40代のリスキリングで「役に立ちそう」が一番危険だった話
お疲れ様です、ぽんずです。
正直に言います。ワイは「役に立ちそう」という言葉に、何度もやられてきました。
資格、AI、副業ノウハウ。「これからはこれが来る」と聞くたびに飛びついて、気づけばお金と時間だけが消えていく。
40代になって、ようやくこのパターンの正体がわかりました。今日はその話を書いてみます。
ChatGPTに1年間課金して何に使うかわからなかった話
ChatGPTが登場したのは2022年の11月。あの頃からずっと、AIの話題が途切れたことはありません。Xを開けば「AIで仕事が変わる」「今すぐ使わないと置いていかれる」。そんなポストが毎日流れてくる。
ワイが重い腰を上げたのは2024年です。正直、出遅れました。でも「とりあえず課金しよう」と。
月額3,000円くらいだったと思います。「この投資で仕事が効率化されるなら安いもんだ」と、自分に言い聞かせていました。
ところが、課金したはいいものの、何に使えばいいのかがわからない。当時の会社ではAIツールの利用が認められていなかったし、副業にも取り組んでいなかった。つまり、アウトプットの場がゼロだったんです。
結局、たまに「○○について教えて」と聞くだけの高級検索エンジン状態。それが1年続きました。
しかもChatGPTだけじゃありません。その後Geminiにも2ヶ月課金しています。「こっちのほうが合うかも」と思って乗り換えたものの、結果は同じでした。
今振り返ると、これは会社のAI導入失敗でよくある話とまったく同じ構造です。以前、AI推進をやってみて「段取り力」と「調整力」が最強だったという記事を書きましたが、あの中で触れた「目的なき導入」がまさにワイ自身に起きていました。
「導入すること」が目的になっていた。使う場面も、使う理由も決まっていないのに、課金だけ先にしていた。冷静に考えればおかしいんですが、渦中にいると気づけないんですよね。
FP技能士2級も同じパターンだった
実はこの「役に立ちそう」で飛びつくパターン、AIだけの話じゃありません。資格でもまったく同じことをやっていました。
日商簿記2級
全経簿記上級
ビジネス実務法務検定3級
FP技能士3級
FP技能士2級
を持っています。並べるとそこそこ立派に見えるかもしれません。
でも、正直に言うと、FPは活かせませんでした。
取った理由は「お金の知識があれば役に立ちそうだから」。まさに、あの呪文です。
当時の本業は経理でしたが、FPで学ぶ保険や資産運用の知識は、日々の仕訳や決算業務とは直結しなかった。副業もしていなかったから、プライベートでも使う場面がない。結局、合格したことで満足して、知識はそのまま引き出しの奥に入りました。

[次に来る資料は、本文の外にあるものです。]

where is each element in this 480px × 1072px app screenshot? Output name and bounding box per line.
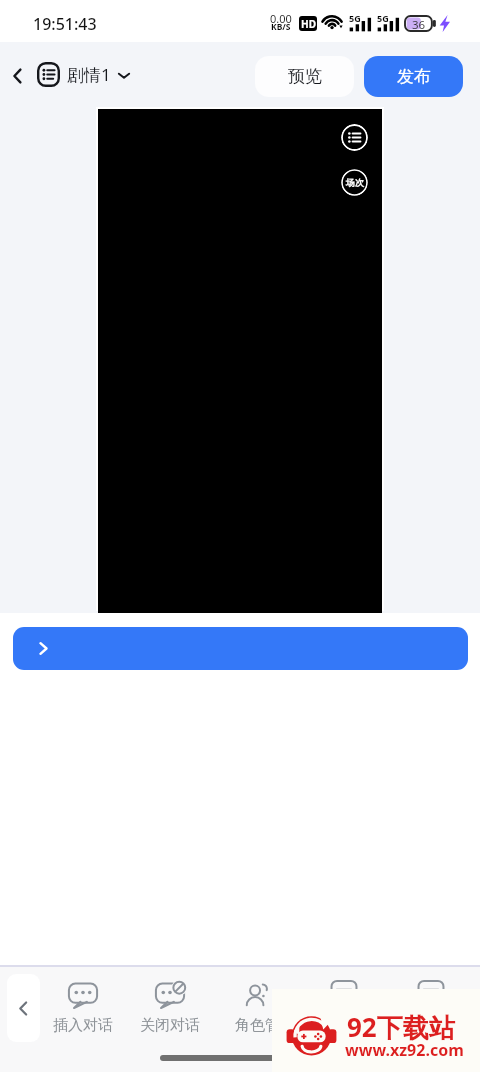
staticText: 角色管 — [235, 1016, 280, 1035]
staticText: 剧情1 — [67, 63, 111, 86]
staticText: 5G — [349, 12, 361, 24]
staticText: 场次 — [346, 177, 364, 188]
staticText: 5G — [377, 12, 389, 24]
button[interactable]: List — [341, 124, 368, 151]
staticText: 36 — [412, 17, 426, 33]
staticText: 发布 — [397, 66, 431, 87]
button[interactable]: 角色管 — [215, 972, 299, 1042]
staticText: 19:51:43 — [33, 13, 97, 35]
staticText: HD — [301, 17, 316, 31]
button[interactable]: 关闭对话 — [128, 972, 212, 1042]
staticText: www.xz92.com — [345, 1039, 464, 1061]
button[interactable]: Tool — [389, 972, 473, 1042]
button[interactable]: Scene item — [13, 627, 468, 670]
staticText: 0.00 — [270, 11, 292, 26]
button[interactable]: Back — [2, 60, 34, 92]
button[interactable]: 预览 — [255, 56, 354, 97]
button[interactable]: Scene — [341, 169, 368, 196]
staticText: KB/S — [271, 21, 291, 33]
button[interactable]: 剧情1 — [37, 58, 132, 91]
staticText: 插入对话 — [53, 1016, 113, 1035]
staticText: 92下载站 — [347, 1009, 455, 1045]
staticText: 预览 — [288, 66, 322, 87]
button[interactable]: Back — [7, 974, 40, 1042]
staticText: 关闭对话 — [140, 1016, 200, 1035]
button[interactable]: Tool — [302, 972, 386, 1042]
button[interactable]: 发布 — [364, 56, 463, 97]
button[interactable]: 插入对话 — [41, 972, 125, 1042]
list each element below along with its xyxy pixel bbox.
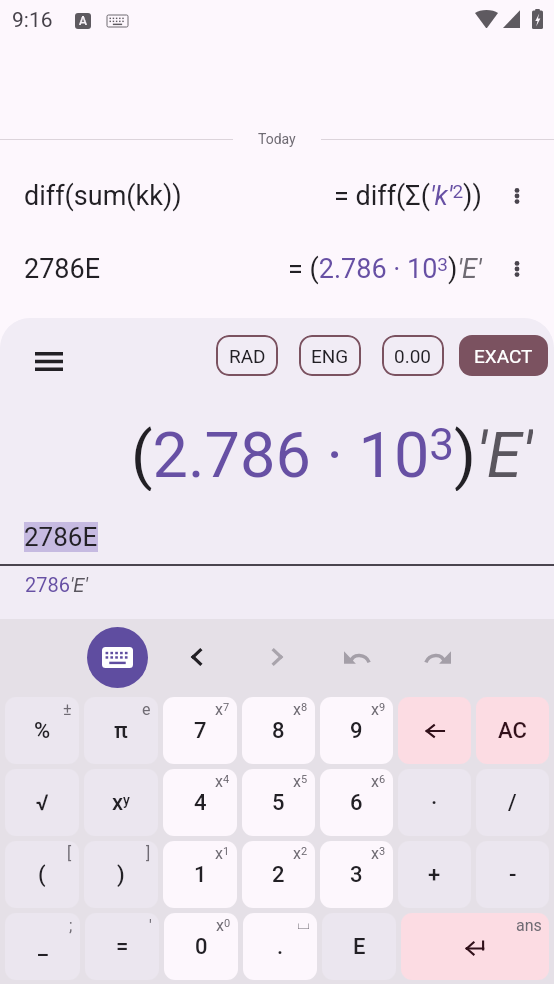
staticText: E [353,934,366,960]
button[interactable]: More options [505,257,529,281]
button[interactable]: Menu [26,338,72,384]
button[interactable]: / [476,769,549,836]
button[interactable]: ENG [299,335,361,376]
staticText: ENG [311,345,349,367]
button[interactable]: 6 [320,769,393,836]
button[interactable]: √ [5,769,79,836]
button[interactable]: = [85,913,159,980]
staticText: 2 [272,862,285,888]
staticText: % [34,718,51,744]
staticText: 7 [194,718,207,744]
button[interactable]: Show keyboard [87,627,148,688]
button[interactable]: AC [476,697,549,764]
button[interactable]: 5 [242,769,315,836]
staticText: + [428,862,441,888]
button[interactable]: diff(sum(kk)) [0,172,554,220]
staticText: AC [498,718,527,744]
staticText: ⌴ [297,916,310,932]
staticText: 4 [194,790,207,816]
staticText: x1 [215,844,230,863]
button[interactable]: 7 [163,697,237,764]
staticText: 0.00 [394,345,432,367]
button[interactable]: xy [84,769,158,836]
staticText: 2786E [24,522,98,552]
staticText: 6 [350,790,363,816]
staticText: 9 [350,718,363,744]
staticText: Today [258,131,296,147]
staticText: ± [63,700,72,719]
staticText: = [116,934,129,960]
button[interactable]: Move cursor right [253,633,301,681]
button[interactable]: 8 [242,697,315,764]
staticText: EXACT [474,345,533,367]
button[interactable]: Redo [413,633,461,681]
staticText: / [508,790,517,816]
button[interactable]: % [5,697,79,764]
staticText: e [142,700,151,719]
staticText: xy [112,790,130,816]
staticText: (2.786 · 103)'E' [131,419,533,491]
button[interactable]: 2 [242,841,315,908]
staticText: x4 [215,772,230,791]
staticText: = (2.786 · 103)'E' [288,253,482,285]
button[interactable]: · [398,769,471,836]
button[interactable] [398,697,471,764]
staticText: x5 [293,772,308,791]
staticText: 0 [195,934,208,960]
button[interactable]: 4 [163,769,237,836]
staticText: x0 [216,916,231,935]
button[interactable]: ans [401,913,549,980]
button[interactable]: 0 [164,913,238,980]
button[interactable]: . [243,913,317,980]
staticText: _ [38,934,48,960]
staticText: x7 [215,700,230,719]
button[interactable]: π [84,697,158,764]
staticText: [ [67,844,72,863]
button[interactable]: 0.00 [382,335,444,376]
staticText: = diff(Σ('k'2)) [334,180,482,212]
staticText: 1 [194,862,207,888]
button[interactable]: 9 [320,697,393,764]
staticText: ans [516,916,542,935]
staticText: ] [146,844,151,863]
staticText: x3 [371,844,386,863]
staticText: . [277,934,284,960]
staticText: RAD [229,345,266,367]
staticText: 3 [350,862,363,888]
staticText: x9 [371,700,386,719]
staticText: ) [117,862,125,888]
button[interactable]: E [322,913,396,980]
staticText: ' [149,916,152,935]
staticText: x2 [293,844,308,863]
staticText: 2786'E' [25,573,88,596]
staticText: 2786E [24,253,101,285]
button[interactable]: - [476,841,549,908]
staticText: A [79,14,87,28]
button[interactable]: _ [5,913,80,980]
staticText: 8 [272,718,285,744]
staticText: ; [69,916,73,935]
staticText: x6 [371,772,386,791]
button[interactable]: + [398,841,471,908]
button[interactable]: Undo [333,633,381,681]
staticText: - [509,862,517,888]
staticText: 9:16 [12,8,53,33]
staticText: x8 [293,700,308,719]
staticText: ( [38,862,46,888]
button[interactable]: Move cursor left [173,633,221,681]
button[interactable]: EXACT [459,335,548,376]
staticText: √ [36,790,49,816]
button[interactable]: ( [5,841,79,908]
button[interactable]: 3 [320,841,393,908]
button[interactable]: 2786E [0,245,554,293]
button[interactable]: 1 [163,841,237,908]
staticText: · [431,790,438,816]
staticText: 5 [272,790,285,816]
staticText: diff(sum(kk)) [24,180,182,212]
button[interactable]: ) [84,841,158,908]
button[interactable]: RAD [216,335,278,376]
button[interactable]: More options [505,184,529,208]
staticText: π [114,718,128,744]
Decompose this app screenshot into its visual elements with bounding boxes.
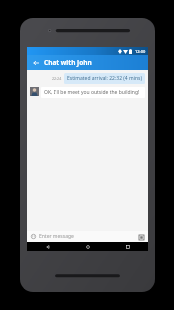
button[interactable]: Back — [27, 242, 68, 251]
staticText: 12:00 — [135, 49, 146, 54]
staticText: Chat with John — [44, 58, 92, 67]
button[interactable]: Back — [31, 58, 41, 68]
button[interactable]: Send — [137, 233, 145, 241]
staticText: Estimated arrival: 22:32 (4 mins) — [67, 75, 142, 82]
staticText: OK, I'll be meet you outside the buildin… — [44, 89, 140, 96]
button[interactable]: Estimated arrival: 22:32 (4 mins) — [64, 73, 145, 84]
button[interactable]: Emoji — [30, 233, 37, 240]
button[interactable]: Recents — [108, 242, 148, 251]
button[interactable]: Home — [68, 242, 108, 251]
button[interactable]: OK, I'll be meet you outside the buildin… — [41, 87, 145, 98]
staticText: 22:24 — [52, 76, 62, 81]
staticText: Enter message — [39, 233, 74, 240]
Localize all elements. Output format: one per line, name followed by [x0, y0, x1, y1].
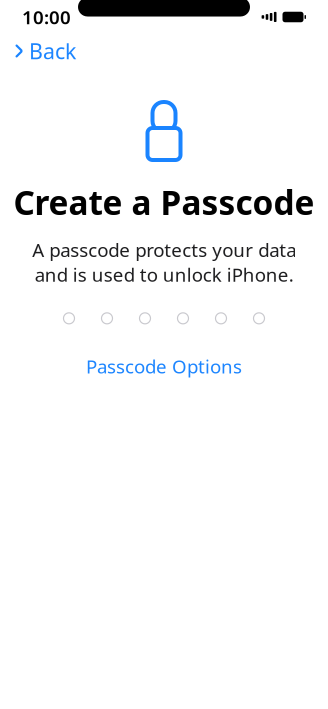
- button[interactable]: Back: [4, 31, 86, 71]
- staticText: Passcode Options: [86, 354, 242, 379]
- staticText: Back: [29, 37, 76, 65]
- staticText: 10:00: [22, 5, 71, 29]
- staticText: A passcode protects your data and is use…: [32, 237, 296, 287]
- staticText: Create a Passcode: [14, 180, 314, 224]
- button[interactable]: Passcode Options: [72, 348, 256, 385]
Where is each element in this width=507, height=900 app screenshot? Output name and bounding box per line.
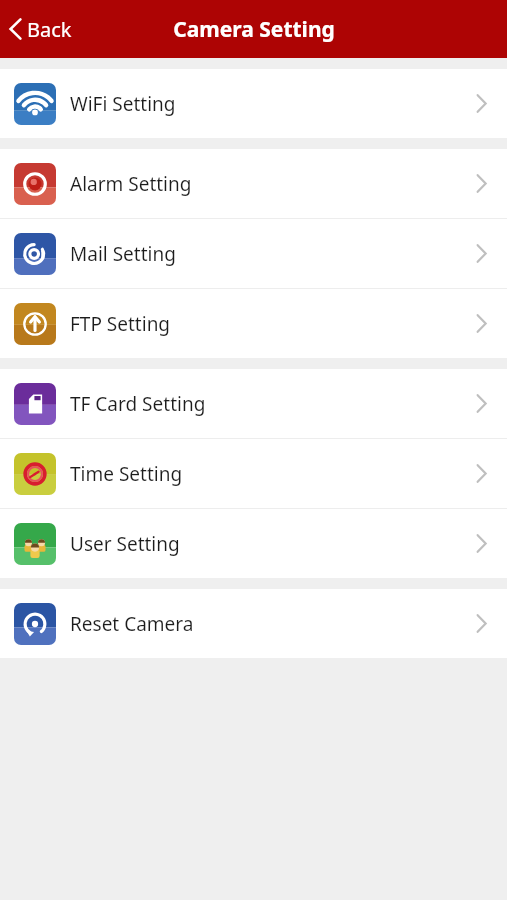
- staticText: FTP Setting: [70, 311, 171, 337]
- button[interactable]: TF Card Setting: [0, 369, 507, 438]
- button[interactable]: User Setting: [0, 509, 507, 578]
- button[interactable]: Back: [0, 0, 84, 58]
- staticText: Mail Setting: [70, 241, 176, 267]
- staticText: Alarm Setting: [70, 171, 192, 197]
- staticText: Time Setting: [70, 461, 183, 487]
- button[interactable]: Mail Setting: [0, 219, 507, 288]
- staticText: TF Card Setting: [70, 391, 206, 417]
- staticText: Camera Setting: [173, 15, 335, 44]
- button[interactable]: WiFi Setting: [0, 69, 507, 138]
- staticText: Back: [27, 16, 72, 43]
- staticText: User Setting: [70, 531, 180, 557]
- button[interactable]: Alarm Setting: [0, 149, 507, 218]
- staticText: WiFi Setting: [70, 91, 176, 117]
- staticText: Reset Camera: [70, 611, 194, 637]
- button[interactable]: Time Setting: [0, 439, 507, 508]
- button[interactable]: FTP Setting: [0, 289, 507, 358]
- button[interactable]: Reset Camera: [0, 589, 507, 658]
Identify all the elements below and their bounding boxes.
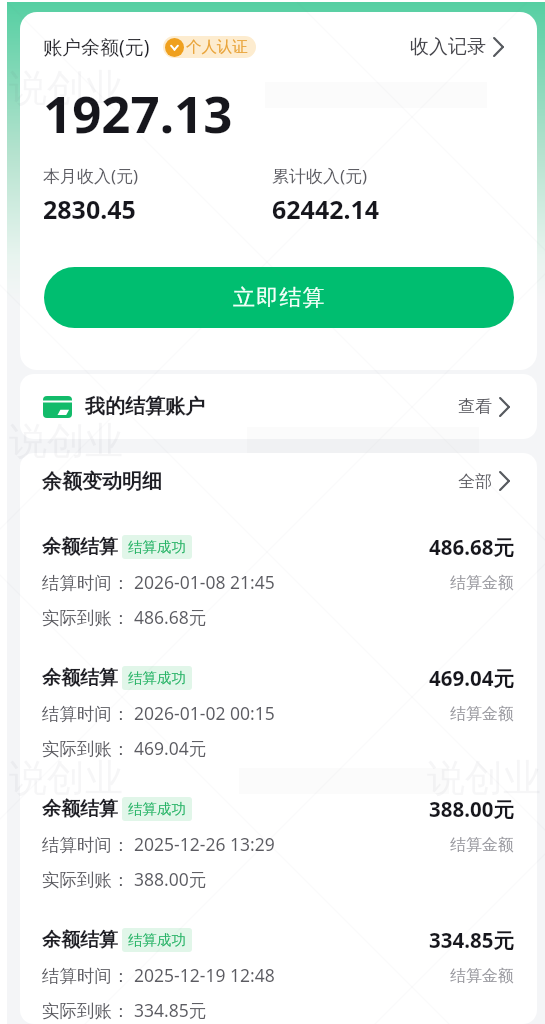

以前、ノウハウコレクターだった頃の話を書いたことがあります。あの時のワイと、FPを取った時のワイは、構造的にまったく同じことをしていたんです。
「役に立ちそう」→飛びつく→使わない→忘れる。このループを、資格でもAI課金でも繰り返していました。
ずっと、昔から拗らせてたんですよ。
「導入が目的」は会社のAI失敗事例そのものだった
ここまで書いてきて、ふと気づいたことがあります。
ワイがやっていたことって、会社のAI導入失敗とまったく同じ構造なんですよね。
今、AI推進担当として社内のAI導入を進めていますが、うまくいかないケースにはパターンがあります。「AIを導入すること」がゴールになっていて、何に使うかが決まっていない。ツールを契約して、アカウントを配って、それで終わり。
以前、AIに副業を奪われた話を書きましたが、あの時も「AIがすごい」という情報に振り回されていました。
ChatGPTに1年課金していた時のワイも、まさにこれです。「AIを使っている自分」に満足していただけで、何を解決したいのかが定まっていなかった。
会社でも個人でも、失敗の構造は同じです。目的がないまま始めると、どんなに良いツールも高級な置物になる。
日本の社会人の平均勉強時間は1日6分だと言われています。つまり、ほとんどの人は何も始めていない。だからこそ、始めること自体には意味があります。ただし「何のために」がないと、ワイみたいに拗らせます。
日商簿記とExcelVBAが活きたのはアウトプットの場があったから
失敗ばかり書いてきましたが、ちゃんと活きたものもあります。
日商簿記2級と全経簿記上級。これは経理の実務で毎日使っていました。記帳する、決算書を作る、数字の意味を読み取る。学んだことをそのまま仕事に使える環境があった。だから「活きた」と感じられました。
ビジネス実務法務検定も同じです。契約書のチェックや社内規程の確認で、学んだ知識がそのまま使えた。
そして、資格じゃないけど活きたものもあります。ExcelVBAとパワポのスライド作成スキルです。
ExcelVBAは情シス時代に、業務の自動化で毎日のように書いていました。パワポは企画職に移ってから、提案資料を何十枚も作る中で鍛えられた。どちらも「明日の仕事で使う」という前提があったから、スキルとして定着しました。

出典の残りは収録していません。